Click here to view List of RGESS eligible
stocks / ETFs / MF schemes
Is there any lock-in?
·
Lock-in period under RGESS is of three years which includes
‘Fixed Lock-in’ period of one year and ‘Flexible lock-in’ period of two years.
·
During ‘Fixed Lock-in’ period, eligible securities cannot be
sold / pledged. During ‘Flexible lock-in’ period, eligible securities can be
sold / pledged subject to certain conditions.
·
The designated RGESS demat account will be converted into a
regular or ordinary demat account at the end of the flexible lock-in period.
Next Step
·
Open a new demat account with any DP of NSDL.
·
If you already have a demat account and you are eligible,
designate your demat account under RGESS.
·
To designate your demat account under RGESS, submit a
declaration in Form A to your DP.
·
Start investing.
How to invest?
·
Secondary Market:
·
Approach any SEBI registered Stock Broker of your choice.
·
Mutual Funds:
·
Approach any Mutual Fund distributor or a SEBI registered Stock
Broker. Ensure to provide your demat account details i.e., Demat Account Number
and DP ID.
·
IPO / NFO of RGESS
compliant companies/funds:
Investor must ensure to mention demat account details i.e., Demat
Account Number and DP ID in the IPO / NFO application form.
Capital gain exemption on
transfer of residential property if invested in a manufacturing small or medium
enterprise [New Section 54GB]
The Government had announced
National Manufacturing Policy (NMP) in 2011, one of the goals of which is to
incentivise investment in the Small and Medium Enterprises (SME) in the
manufacturing sector. Therefore, with effect from assessment year 2013-14, a
new section 54GB has been inserted so as to provide rollover relief from long
term capital gains tax to an individual or an HUF on sale of a residential
property (house or plot of land) in case of re-investment of sale consideration
in the equity of a new start-up SME company in the manufacturing sector which
is utilized by the company for the purchase of new plant and machinery.

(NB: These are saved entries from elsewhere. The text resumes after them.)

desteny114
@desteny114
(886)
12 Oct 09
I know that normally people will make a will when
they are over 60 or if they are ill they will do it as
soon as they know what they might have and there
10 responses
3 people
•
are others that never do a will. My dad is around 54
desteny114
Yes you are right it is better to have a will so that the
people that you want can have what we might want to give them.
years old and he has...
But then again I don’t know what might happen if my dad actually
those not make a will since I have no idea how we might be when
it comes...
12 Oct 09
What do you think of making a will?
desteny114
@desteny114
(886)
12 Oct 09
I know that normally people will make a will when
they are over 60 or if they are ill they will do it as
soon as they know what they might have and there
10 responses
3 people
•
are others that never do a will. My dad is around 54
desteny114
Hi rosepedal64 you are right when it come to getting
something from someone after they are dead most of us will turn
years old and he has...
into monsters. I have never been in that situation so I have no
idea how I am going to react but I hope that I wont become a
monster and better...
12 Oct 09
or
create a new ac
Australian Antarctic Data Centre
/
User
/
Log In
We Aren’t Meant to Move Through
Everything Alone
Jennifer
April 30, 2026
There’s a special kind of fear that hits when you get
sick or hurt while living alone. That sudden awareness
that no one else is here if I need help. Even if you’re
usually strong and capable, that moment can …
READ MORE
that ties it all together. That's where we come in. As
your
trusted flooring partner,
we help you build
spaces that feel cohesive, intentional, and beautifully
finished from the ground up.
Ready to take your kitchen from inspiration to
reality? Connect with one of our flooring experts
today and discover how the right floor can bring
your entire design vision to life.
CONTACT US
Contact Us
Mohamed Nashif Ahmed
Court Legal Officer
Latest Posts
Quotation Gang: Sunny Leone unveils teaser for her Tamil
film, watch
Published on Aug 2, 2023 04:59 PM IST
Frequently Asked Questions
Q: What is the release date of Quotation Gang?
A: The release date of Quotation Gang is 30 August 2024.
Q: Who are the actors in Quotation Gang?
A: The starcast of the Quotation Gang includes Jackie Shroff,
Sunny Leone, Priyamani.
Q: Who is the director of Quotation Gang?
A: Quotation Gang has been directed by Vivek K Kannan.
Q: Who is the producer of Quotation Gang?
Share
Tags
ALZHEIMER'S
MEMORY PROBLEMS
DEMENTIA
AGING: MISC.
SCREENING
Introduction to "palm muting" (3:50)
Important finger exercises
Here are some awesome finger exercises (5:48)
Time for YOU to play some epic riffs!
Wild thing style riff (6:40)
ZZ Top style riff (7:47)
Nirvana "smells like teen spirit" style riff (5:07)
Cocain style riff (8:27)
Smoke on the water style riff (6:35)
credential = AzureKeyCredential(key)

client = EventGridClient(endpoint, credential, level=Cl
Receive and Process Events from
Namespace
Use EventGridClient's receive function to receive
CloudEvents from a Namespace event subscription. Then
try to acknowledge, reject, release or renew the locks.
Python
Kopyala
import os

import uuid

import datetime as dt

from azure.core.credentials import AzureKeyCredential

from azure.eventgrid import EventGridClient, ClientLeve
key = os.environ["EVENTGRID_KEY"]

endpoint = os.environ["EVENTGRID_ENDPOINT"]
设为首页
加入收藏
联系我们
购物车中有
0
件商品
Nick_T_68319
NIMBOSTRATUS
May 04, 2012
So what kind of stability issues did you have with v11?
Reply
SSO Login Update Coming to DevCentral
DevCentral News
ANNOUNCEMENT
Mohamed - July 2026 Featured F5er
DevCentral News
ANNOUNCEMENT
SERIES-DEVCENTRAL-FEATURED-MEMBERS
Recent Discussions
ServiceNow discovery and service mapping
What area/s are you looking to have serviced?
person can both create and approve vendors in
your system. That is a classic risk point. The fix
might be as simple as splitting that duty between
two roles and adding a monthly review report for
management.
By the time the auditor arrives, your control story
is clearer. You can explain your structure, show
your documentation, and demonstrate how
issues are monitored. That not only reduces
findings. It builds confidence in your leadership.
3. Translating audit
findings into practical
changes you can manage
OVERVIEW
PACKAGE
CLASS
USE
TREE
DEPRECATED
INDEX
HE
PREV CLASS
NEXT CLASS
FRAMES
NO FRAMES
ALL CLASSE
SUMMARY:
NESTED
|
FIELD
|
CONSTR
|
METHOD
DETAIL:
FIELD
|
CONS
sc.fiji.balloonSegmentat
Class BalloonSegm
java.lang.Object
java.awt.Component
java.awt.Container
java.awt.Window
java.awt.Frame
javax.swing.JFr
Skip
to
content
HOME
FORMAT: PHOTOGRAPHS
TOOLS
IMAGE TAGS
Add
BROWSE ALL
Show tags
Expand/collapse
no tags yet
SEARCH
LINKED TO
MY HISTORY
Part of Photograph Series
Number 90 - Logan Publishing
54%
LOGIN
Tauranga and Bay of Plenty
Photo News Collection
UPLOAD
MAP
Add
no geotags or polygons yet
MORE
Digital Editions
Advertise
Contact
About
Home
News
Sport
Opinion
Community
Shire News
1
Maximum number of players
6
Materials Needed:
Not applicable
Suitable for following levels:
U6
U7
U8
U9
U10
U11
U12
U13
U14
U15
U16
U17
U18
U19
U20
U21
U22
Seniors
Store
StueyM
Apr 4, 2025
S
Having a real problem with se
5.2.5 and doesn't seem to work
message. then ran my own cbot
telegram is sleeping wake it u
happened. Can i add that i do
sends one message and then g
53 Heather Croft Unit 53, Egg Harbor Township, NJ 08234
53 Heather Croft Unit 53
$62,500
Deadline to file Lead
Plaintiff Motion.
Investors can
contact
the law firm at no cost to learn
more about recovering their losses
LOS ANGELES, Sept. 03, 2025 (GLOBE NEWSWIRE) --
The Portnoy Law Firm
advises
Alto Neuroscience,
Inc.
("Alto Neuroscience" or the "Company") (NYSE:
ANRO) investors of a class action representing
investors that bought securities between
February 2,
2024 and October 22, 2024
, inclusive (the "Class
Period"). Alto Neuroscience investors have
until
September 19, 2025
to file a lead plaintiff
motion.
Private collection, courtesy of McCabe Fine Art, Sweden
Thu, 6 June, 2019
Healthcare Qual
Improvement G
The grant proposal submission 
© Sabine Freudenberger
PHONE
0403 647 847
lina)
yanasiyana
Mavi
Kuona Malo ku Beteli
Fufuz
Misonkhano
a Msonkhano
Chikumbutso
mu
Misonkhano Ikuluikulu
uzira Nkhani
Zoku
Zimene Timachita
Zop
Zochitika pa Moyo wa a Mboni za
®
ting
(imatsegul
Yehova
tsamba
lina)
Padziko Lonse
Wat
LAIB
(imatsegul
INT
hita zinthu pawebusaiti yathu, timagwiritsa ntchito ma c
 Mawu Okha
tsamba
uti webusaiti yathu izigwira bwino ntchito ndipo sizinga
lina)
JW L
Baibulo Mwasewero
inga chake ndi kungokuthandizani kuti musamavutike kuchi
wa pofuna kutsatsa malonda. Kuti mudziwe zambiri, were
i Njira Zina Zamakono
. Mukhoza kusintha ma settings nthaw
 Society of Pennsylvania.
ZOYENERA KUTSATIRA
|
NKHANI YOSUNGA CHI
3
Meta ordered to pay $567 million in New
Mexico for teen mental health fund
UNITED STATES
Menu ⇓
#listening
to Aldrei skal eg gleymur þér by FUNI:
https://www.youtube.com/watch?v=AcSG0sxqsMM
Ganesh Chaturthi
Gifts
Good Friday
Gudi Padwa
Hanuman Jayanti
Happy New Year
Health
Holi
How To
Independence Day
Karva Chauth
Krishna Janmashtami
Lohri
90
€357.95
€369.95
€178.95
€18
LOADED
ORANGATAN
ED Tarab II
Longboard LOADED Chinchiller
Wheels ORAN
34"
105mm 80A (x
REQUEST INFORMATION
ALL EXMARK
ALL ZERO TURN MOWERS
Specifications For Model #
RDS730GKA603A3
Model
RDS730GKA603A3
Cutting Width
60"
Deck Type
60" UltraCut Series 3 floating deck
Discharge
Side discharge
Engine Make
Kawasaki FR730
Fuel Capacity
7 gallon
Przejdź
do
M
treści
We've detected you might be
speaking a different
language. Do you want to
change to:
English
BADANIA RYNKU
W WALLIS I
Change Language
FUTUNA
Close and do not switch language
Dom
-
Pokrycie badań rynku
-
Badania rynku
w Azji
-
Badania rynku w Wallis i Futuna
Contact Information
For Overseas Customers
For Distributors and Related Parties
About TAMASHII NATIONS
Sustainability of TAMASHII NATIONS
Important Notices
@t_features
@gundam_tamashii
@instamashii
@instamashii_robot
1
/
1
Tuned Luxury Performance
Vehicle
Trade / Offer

This relief would be subject to
the conditions that —
- the amount of net consideration is used by the individual or HUF before the due date of furnishing of return of income under sub-section (1) of section 139, for subscription in equity shares in the SME company in which he holds more than 50% share capital or more than 50% voting rights.
- the amount of subscription as share capital is to be utilized by the SME company for the purchase of new plant and machinery within a period of one year from the date of subscription in the equity shares.
If the amount of net consideration subscribed as equity shares in the SME company is not utilized by the SME company for the purchase of plant and machinery before the due date of filing of return by the individual or HUF, the unutilised amount shall be deposited under a deposit scheme to be prescribed in this behalf.
Suitable safeguards so as to restrict the transfer of the shares of the company, and of the plant and machinery for a period of 5 years are proposed to be provided to prevent diversion of these funds. Further, capital gains would be subject to taxation in case any of the conditions are violated.
The transfer should take place during April 11, 2012 and 31st March, 2017.